It’s rare in the world of video gaming that a series goes out on a high note… or indeed, goes out at all. This industry is a land of franchises and series that tend to continue indefinitely, even once they feel stale. Series usually only go away when a game flops. And usually this is a bad thing, but, with the recent release of Witcher 3: Blood and Wine, we face the opposite conundrum. The Witcher 3 is over. There isn’t going to be a Witcher 4. And that decision is respectable, admirable even, yet still somehow disappointing.
Wishing For More Witchers
The Witcher is a weird series. The first game was built on the Neverwinter Nights engine, years after that engine’s prime, and it had great worldbuilding and a compelling story, but not-that-interesting gameplay. Witcher 2: Assassin of Kings was a massive leap forward in quality, scope and technical prowess, and the storytelling was just as interesting. Then Witcher 3 came out and really blew us out of the water. It’s a tour de force of the open-world genre, possibly the finest example of it, and the first game to seriously overshadow Elder Scrolls V: Skyrim. It had a deep story, great gameplay, and an incredible amount of fun stuff to do. And it reinvented a stale genre’s formula, sheerly through total commitment to narrative and character development. And the game was a huge hit.
There ain’t gonna be no Witcher 4. Not now, not later, not ever. We may see bits of The Witcher universe again, like in the standalone Gwent game, which was confirmed at E3. But the story is at an end, and CD Projekt Red has committed to that. Mass Effect ended and was born again. It won’t happen for The Witcher.
All that is okay. In fact, it’s a great decision to go out on a high note. But it’s still always a frustrating one. Fans still yearn for another Seinfeld season, or a sequel to Warcraft III. Long they shall yearn for another Witcher game, and that feeling is real.
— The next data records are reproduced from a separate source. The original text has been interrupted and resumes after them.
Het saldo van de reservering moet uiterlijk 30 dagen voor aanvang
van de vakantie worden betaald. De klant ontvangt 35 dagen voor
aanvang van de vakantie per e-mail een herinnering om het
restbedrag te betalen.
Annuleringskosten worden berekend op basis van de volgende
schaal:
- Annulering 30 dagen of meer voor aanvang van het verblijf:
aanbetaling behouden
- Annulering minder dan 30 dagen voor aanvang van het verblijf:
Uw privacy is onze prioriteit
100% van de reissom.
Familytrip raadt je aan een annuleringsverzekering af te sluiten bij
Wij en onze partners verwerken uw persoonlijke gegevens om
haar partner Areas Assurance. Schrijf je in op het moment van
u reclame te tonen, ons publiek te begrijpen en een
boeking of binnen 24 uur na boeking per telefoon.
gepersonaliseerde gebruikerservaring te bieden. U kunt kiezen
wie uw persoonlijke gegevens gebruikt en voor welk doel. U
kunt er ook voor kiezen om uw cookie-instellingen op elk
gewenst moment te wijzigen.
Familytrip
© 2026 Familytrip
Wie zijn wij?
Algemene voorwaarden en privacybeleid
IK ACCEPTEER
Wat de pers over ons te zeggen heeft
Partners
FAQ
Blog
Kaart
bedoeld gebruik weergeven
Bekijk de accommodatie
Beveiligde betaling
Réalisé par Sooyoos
But it’s better than the alternative—a series that withers away when it is past its prime. I won’t name names, but there are many such games. You know them. You still play them, but sort of wish you didn’t bother. There’s not much there anymore.
More Witcher would be amazing—probably. But the Witcher we have is definitely amazing, and always will be. We shall remember it fondly, happy that CD Projekt Red never pushed the series beyond its natural life, even though we wonder what could have been. So we witch on, boats against the current, borne back ceaselessly into the past.